___ Material to process

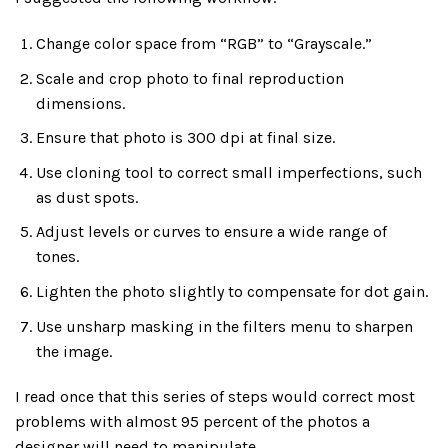
Change color space from “RGB” to “Grayscale.”
Scale and crop photo to final reproduction
dimensions.
Ensure that photo is 300 dpi at final size.
Use cloning tool to correct small imperfections, such
as dust spots.
Adjust levels or curves to ensure a wide range of
tones.
Lighten the photo slightly to compensate for dot gain.
Use unsharp masking in the filters menu to sharpen
the image.
I read once that this series of steps would correct most
problems with almost 95 percent of the photos a
designer will need to manipulate.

______

**What this task involves:** No pictures should appear in the copy, and each record above is to be returned exactly.

**Result of this task:**
Change color space from “RGB” to “Grayscale.”
Scale and crop photo to final reproduction
dimensions.
Ensure that photo is 300 dpi at final size.
Use cloning tool to correct small imperfections, such
as dust spots.
Adjust levels or curves to ensure a wide range of
tones.
Lighten the photo slightly to compensate for dot gain.
Use unsharp masking in the filters menu to sharpen
the image.
I read once that this series of steps would correct most
problems with almost 95 percent of the photos a
designer will need to manipulate.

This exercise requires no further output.